Performances will take place on Saturday, April 8 at 7:30 pm at St. Bernard’s Church in Akron, and twice on Palm Sunday, April 9 — at 3:00 pm at Historic St. Peter’s in downtown Cleveland, and at 7:00 pm at St. Paul’s Episcopal Church in Cleveland Heights.
Davy, who was master of the choristers at Oxford’s Magdalen College in the early 1490s, wrote the first polyphonic setting of the Passion of Jesus we have by a known composer. Davy employed Sarum chant (named after Salisbury Cathedral) for the words of the Evangelist and Jesus, but set the words of the crowd and the other characters in four-voice polyphony. This weekend, guest soloists Owen McIntosh and Jeffrey Strauss will chant the words of the Evangelist and Jesus, and the 17 professional singers of Quire Cleveland will cover all the other roles.
Davy’s Passion appears at the very end of the large-format Eton Choirbook, which is otherwise a collection of Marian motets. For performance, the tome would have been placed on a lectern and surrounded by the singers of the Eton College Chapel. It originally contained 93 works, but only 64 have survived either whole or in part. “The missing leaves have been gone for a long time,” Duffin said in a telephone conversation. “Davy’s music is just beautiful, its Eton-style polyphony spectacular, with lively syncopations and florid passages. I just thought somebody ought to be performing this music, so that’s why I decided to reconstruct it.”
He didn’t set himself an easy task. Of the 42 short polyphonic movements in the Passion, the first 11 are entirely missing, and the next 12 lack treble and tenor parts (the chant was sung from a separate book). Other editors had taken on the challenge before — Sir Richard Terry in 1921, and Frank Ll. Harrison in 1958 — but Terry’s is lost, and Duffin felt that the material Harrison used to replace missing pages (adapted from Davy’s later movements) lacked modal variety and suffered from mistakes in part-writing.
Having begun the reconstruction three decades ago as a graduate student at Stanford, Duffin returned to the project and published his edition of the piece in 2011. “I thought that Davy’s Passion might enter the repertory as a result. But that didn’t happen. So I thought Quire should take it on and show what a fantastic piece it is, and maybe that would encourage others to perform it as well.”
To involve modern audiences more deeply in the experience, Duffin has replaced the original Latin text with the English translation made by William Tyndale, Davy’s near-contemporary at Magdalen College. “It’s so vivid that I thought it could work in performance.

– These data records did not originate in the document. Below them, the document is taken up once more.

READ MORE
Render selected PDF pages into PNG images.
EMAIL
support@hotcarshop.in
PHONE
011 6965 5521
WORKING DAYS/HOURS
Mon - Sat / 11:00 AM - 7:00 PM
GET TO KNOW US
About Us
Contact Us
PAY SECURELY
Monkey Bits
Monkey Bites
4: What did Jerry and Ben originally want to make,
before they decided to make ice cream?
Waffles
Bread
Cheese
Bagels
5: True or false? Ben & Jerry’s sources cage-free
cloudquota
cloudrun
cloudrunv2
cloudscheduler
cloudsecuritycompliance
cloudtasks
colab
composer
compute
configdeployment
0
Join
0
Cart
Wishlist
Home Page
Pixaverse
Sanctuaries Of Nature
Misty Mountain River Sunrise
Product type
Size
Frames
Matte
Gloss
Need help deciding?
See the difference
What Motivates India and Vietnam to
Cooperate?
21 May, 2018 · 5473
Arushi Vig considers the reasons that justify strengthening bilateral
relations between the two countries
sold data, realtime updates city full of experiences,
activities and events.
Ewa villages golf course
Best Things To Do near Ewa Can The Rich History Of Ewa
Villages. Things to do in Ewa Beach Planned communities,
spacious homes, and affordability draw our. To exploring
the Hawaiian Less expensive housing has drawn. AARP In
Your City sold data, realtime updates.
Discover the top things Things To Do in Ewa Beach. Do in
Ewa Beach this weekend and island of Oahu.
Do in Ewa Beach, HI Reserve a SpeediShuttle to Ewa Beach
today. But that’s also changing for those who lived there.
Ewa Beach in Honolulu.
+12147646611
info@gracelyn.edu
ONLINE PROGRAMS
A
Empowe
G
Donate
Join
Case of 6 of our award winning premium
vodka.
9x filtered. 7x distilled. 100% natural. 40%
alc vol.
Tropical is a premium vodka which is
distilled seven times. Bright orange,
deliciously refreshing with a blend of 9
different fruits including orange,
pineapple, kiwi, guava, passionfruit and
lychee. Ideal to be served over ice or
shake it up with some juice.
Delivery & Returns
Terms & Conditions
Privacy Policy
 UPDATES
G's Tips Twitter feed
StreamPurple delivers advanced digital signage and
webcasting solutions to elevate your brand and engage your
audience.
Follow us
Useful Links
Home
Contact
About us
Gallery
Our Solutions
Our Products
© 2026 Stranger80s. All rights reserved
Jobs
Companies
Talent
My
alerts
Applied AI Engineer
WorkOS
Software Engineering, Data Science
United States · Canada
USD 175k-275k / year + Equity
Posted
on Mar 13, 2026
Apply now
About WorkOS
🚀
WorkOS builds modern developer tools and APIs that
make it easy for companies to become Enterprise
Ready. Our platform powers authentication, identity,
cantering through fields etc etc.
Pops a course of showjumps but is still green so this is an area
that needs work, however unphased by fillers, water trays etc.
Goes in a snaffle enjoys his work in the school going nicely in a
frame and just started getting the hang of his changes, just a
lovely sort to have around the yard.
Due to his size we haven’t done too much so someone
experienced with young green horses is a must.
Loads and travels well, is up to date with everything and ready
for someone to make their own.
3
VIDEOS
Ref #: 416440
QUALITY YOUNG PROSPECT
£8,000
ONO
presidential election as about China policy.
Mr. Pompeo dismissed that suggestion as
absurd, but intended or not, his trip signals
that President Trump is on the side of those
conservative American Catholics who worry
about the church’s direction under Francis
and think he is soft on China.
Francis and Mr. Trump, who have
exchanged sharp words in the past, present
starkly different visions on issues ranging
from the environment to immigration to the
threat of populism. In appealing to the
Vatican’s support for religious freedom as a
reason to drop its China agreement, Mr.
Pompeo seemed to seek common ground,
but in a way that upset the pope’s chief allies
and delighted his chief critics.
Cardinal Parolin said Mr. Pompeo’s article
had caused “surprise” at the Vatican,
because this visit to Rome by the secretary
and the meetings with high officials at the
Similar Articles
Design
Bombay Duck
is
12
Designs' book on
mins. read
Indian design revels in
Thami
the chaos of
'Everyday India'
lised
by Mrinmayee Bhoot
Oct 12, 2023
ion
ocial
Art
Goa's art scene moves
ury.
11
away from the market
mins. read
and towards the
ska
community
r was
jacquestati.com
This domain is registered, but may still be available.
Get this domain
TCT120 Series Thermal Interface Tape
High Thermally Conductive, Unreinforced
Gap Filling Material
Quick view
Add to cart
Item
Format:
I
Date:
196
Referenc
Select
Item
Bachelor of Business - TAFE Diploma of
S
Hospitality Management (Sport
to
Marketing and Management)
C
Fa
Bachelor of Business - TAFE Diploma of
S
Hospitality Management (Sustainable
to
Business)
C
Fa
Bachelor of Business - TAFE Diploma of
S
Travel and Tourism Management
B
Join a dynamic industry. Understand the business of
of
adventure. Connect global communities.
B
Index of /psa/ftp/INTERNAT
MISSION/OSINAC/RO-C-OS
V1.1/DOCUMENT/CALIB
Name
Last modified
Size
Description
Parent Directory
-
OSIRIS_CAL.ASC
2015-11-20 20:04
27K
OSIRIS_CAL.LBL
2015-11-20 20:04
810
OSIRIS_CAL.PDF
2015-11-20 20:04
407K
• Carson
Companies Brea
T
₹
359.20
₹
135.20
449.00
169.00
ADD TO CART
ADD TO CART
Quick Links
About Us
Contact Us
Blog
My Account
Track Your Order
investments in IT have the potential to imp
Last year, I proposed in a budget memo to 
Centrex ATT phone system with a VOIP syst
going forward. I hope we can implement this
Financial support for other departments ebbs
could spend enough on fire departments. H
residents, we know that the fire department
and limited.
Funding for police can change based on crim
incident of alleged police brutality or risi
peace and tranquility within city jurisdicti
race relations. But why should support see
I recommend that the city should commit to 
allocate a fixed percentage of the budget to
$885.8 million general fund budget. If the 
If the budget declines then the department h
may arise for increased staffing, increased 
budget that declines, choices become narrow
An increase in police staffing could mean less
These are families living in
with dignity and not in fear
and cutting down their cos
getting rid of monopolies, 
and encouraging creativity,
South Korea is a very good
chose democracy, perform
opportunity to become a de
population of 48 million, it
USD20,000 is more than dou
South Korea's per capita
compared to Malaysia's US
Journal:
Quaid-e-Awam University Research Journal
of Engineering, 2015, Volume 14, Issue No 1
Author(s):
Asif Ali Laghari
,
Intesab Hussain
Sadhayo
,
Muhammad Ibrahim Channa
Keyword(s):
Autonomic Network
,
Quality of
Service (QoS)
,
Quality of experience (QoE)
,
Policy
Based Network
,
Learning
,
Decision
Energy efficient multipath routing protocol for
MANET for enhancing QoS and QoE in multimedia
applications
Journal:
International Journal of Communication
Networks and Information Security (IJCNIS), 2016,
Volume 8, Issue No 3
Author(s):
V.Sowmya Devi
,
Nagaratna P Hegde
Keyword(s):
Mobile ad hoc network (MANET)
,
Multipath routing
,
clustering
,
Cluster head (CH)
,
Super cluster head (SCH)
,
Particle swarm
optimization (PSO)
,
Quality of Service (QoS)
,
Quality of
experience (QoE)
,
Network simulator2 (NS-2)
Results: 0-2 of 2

I think it’s going to be entrancing for the audience,” Duffin said. “And unlike the Bach Passions, there are no arias or other insertions, which makes the narrative thread particularly strong.”
The 50-minute Passion will be followed immediately by Ah, Gentle Jesu, a contemporaneous Easter carol by a composer named Sheryngam. “Passion Plays of the period end in an imagined dialogue with the risen Christ,” Duffin said. “Because the Gospel text ends with the chant narrative of the three Marys visiting the tomb, I thought the Passion needed to conclude with something polyphonic. In Sheryngam’s piece, Jesus admonishes a sinner to contemplate the crucifixion and what it means.”
Published on ClevelandClassical.com April 3, 2017. Reprinted with permission.